The conflict between Israel and Hezbollah of July and August is in desperate need of interpretation. Never has an Israeli war ended so ambiguously. In the interest of clearing the fog, we offer the following tally, one which may allow us to reach provisional conclusions without waiting for the results of commissions of inquiry, the state comptroller, or the next round of elections. We begin with the bad news, and then move on to the good-which, we suggest, ultimately wins out.
The bad news: 1. At the beginning of the campaign, Israeli leaders asserted, vocally and repeatedly, that the campaign would not end until all its objectives were achieved. To wit: (i) Israel would secure the release of the two kidnapped soldiers; (ii) Israel would expel Hezbollah from Lebanon (later, this promise was changed to “significantly disarm,” and then finally, to “move out of rocket range”); (iii) Israel would restore its military deterrent capability in the region, which has been substantially eroded over the last decade and more. Having roused among Israelis the conviction that the war would rightfully be Israel’s final confrontation with Hezbollah, the country’s leaders set them up for a grave disappointment: The terrorist army and its leadership were left unvanquished and none of the objectives declared so unequivocally at the beginning of the war were accomplished.
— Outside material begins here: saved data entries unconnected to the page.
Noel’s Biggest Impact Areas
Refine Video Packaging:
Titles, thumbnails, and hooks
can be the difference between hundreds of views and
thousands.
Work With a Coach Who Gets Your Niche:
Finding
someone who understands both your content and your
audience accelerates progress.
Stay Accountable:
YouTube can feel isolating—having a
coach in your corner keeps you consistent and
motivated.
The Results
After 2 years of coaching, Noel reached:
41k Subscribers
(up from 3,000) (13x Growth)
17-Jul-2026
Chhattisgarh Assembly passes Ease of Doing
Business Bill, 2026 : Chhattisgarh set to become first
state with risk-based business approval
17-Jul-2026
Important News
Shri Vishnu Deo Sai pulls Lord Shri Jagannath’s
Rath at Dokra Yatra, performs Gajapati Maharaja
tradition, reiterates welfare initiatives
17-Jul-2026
The result has been a sense of having lost, of catastrophe reminiscent of the debacle of the opening days of the 1973 Yom Kippur War.
2. The much-touted UN Security Council resolution 1701 has, just weeks later, proven about as effective as previous resolutions calling for Hezbollah’s disarmament: The new, improved unifil force will be another symbolic gesture, and there is no reason to believe that the Lebanese army will either disarm the terror group or enforce an arms embargo against it. Hezbollah is rearming and regrouping as we speak. In his landmark essay in Foreign Affairs in 1999, Edward N. Luttwak noted the following about such resolutions:
Cease-fires and armistices have frequently been imposed under the aegis of the Security Council in order to halt fighting…. But a cease-fire tends to arrest war-induced exhaustion and lets belligerents reconstitute and rearm their forces. It intensifies and prolongs the struggle once the cease-fire ends-and it does usually end.
As the war progressed, Israel was depleting Hezbollah’s store of weapons and fighters at a rate significantly higher than the reverse. By bringing the war to a premature pause, it seems unlikely that a long-term good will have been achieved. If anything, the next round will be longer and more brutal because of it.